> WHAT YOU ARE ASKED TO DO:
Read through the listing below and return only the lines containing "MENU".

> DATASET ENTRIES:
══════════
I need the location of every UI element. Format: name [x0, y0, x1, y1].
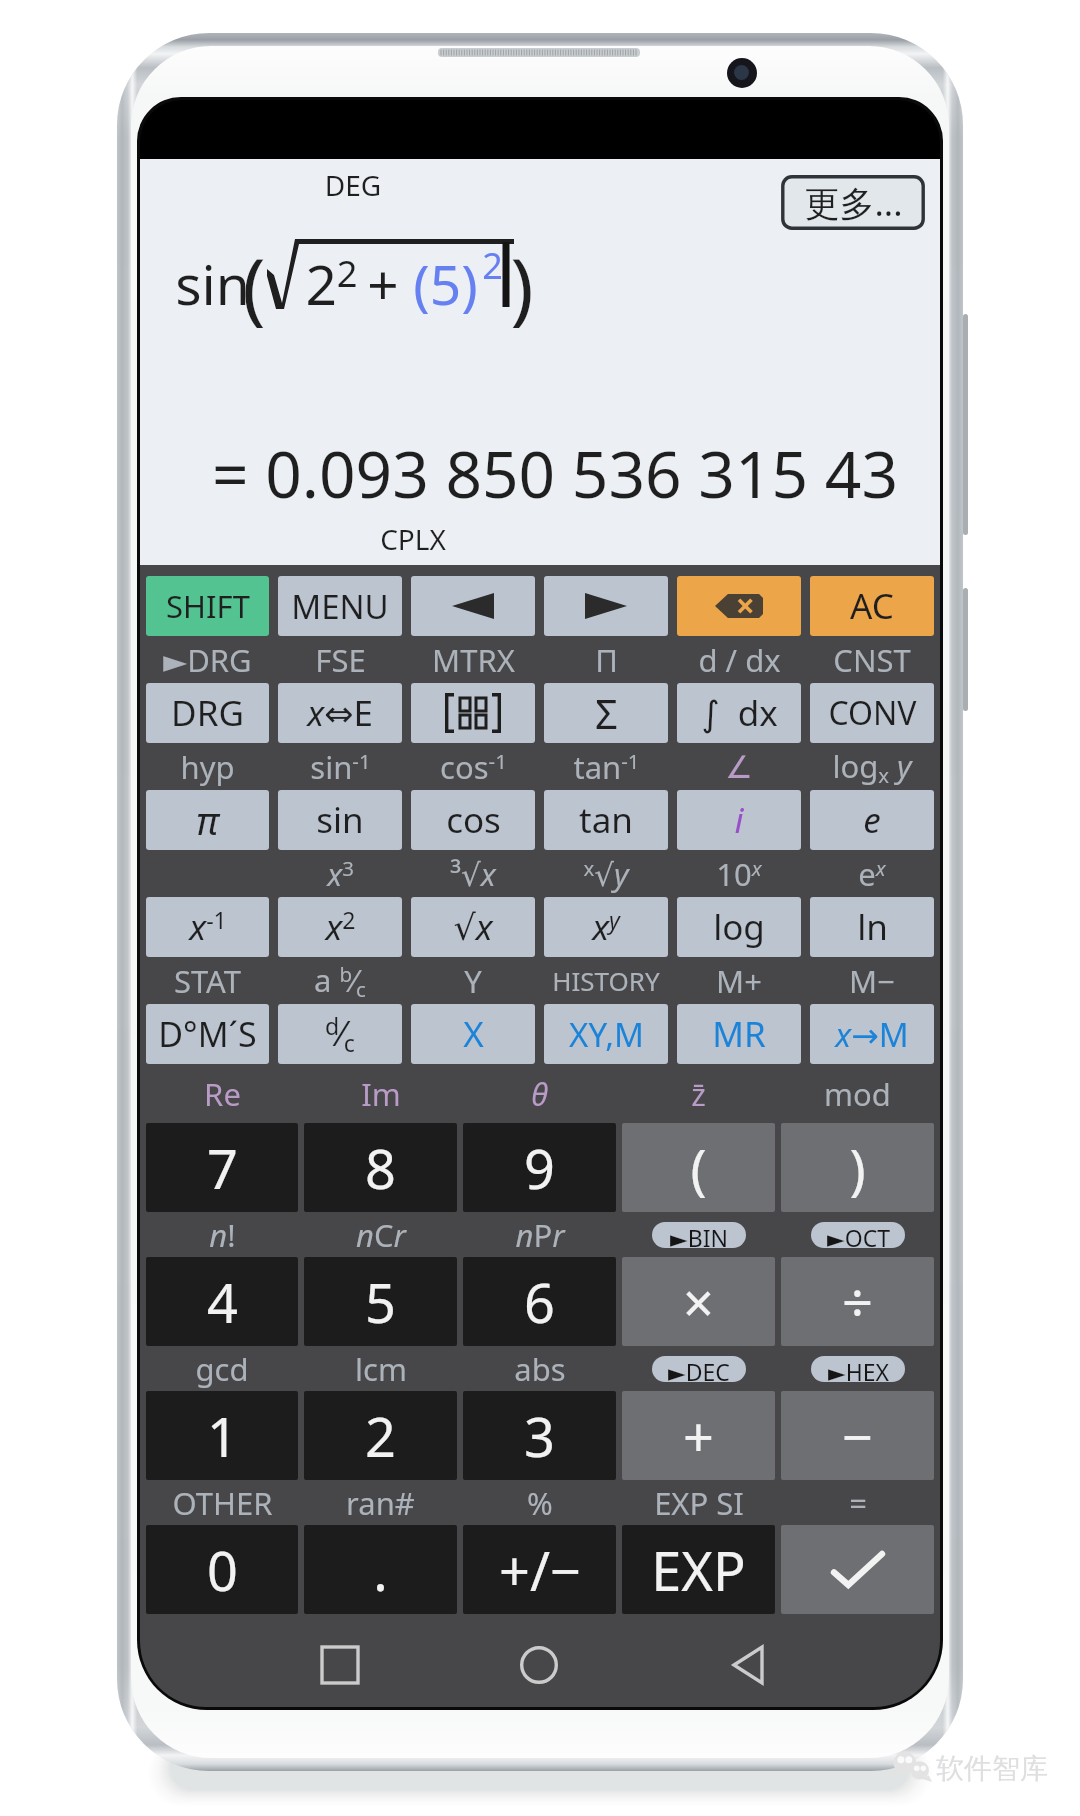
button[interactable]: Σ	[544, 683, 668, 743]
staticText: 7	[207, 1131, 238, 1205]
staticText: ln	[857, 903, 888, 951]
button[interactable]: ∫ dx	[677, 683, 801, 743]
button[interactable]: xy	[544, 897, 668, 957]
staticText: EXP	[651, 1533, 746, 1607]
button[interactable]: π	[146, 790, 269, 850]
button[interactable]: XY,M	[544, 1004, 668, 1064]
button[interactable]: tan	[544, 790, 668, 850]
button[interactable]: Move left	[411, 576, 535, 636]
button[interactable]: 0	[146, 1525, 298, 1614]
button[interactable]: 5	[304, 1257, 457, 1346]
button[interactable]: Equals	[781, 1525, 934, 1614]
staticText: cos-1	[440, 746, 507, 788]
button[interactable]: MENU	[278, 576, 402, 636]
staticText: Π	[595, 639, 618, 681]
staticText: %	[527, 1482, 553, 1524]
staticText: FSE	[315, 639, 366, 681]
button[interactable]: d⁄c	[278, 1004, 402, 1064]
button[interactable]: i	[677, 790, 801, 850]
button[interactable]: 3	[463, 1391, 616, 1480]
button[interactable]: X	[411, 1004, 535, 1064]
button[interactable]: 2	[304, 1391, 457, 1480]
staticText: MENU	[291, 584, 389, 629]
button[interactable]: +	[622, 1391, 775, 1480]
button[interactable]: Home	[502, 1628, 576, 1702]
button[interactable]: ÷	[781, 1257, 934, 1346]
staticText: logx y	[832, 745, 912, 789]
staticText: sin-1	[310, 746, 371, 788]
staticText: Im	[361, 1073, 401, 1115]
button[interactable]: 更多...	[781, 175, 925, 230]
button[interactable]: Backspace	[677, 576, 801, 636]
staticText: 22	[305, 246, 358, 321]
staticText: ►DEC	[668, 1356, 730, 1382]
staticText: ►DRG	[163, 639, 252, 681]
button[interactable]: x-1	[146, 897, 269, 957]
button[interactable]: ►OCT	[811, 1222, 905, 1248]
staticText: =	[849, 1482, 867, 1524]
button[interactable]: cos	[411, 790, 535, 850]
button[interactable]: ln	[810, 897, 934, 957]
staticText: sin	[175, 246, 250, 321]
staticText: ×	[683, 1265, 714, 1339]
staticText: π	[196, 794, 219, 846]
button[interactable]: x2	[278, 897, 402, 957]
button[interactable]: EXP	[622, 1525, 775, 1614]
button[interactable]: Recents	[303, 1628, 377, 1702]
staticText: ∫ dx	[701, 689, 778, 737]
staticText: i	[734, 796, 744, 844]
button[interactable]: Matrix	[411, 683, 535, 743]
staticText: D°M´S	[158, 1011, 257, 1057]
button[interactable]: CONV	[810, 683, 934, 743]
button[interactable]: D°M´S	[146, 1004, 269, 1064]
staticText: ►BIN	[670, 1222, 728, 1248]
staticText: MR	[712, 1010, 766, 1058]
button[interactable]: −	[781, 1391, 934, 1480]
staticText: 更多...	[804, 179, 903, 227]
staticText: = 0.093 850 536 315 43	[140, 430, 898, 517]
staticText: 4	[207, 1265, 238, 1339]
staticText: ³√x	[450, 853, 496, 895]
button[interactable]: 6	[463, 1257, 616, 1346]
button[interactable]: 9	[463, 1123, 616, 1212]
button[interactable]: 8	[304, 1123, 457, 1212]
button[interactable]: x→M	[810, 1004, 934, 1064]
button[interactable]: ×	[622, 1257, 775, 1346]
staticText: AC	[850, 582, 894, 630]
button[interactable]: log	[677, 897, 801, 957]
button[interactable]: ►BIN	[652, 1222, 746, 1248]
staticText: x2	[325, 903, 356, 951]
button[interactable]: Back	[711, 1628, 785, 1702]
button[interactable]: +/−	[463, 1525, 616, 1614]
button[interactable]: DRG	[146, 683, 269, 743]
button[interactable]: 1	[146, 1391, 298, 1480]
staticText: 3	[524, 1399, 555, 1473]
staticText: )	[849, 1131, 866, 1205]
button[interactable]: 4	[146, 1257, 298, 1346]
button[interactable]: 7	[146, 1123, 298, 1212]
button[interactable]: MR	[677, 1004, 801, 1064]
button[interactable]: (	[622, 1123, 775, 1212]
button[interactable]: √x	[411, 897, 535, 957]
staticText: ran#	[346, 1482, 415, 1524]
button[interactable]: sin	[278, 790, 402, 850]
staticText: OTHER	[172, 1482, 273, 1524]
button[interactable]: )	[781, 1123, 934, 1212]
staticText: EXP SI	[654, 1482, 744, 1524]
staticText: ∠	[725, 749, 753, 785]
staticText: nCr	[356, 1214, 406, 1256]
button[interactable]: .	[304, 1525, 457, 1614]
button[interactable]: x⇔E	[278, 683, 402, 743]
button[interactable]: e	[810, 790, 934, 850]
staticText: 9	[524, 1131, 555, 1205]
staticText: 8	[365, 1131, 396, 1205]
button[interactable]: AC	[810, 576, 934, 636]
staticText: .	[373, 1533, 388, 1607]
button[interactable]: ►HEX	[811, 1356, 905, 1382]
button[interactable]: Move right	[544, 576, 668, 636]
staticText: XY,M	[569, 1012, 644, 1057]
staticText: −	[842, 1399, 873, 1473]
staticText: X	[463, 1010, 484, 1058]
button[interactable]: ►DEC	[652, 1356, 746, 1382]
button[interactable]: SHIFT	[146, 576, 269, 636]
══════════
> TASK RESULT:
button[interactable]: MENU	[278, 576, 402, 636]
staticText: MENU	[291, 584, 389, 629]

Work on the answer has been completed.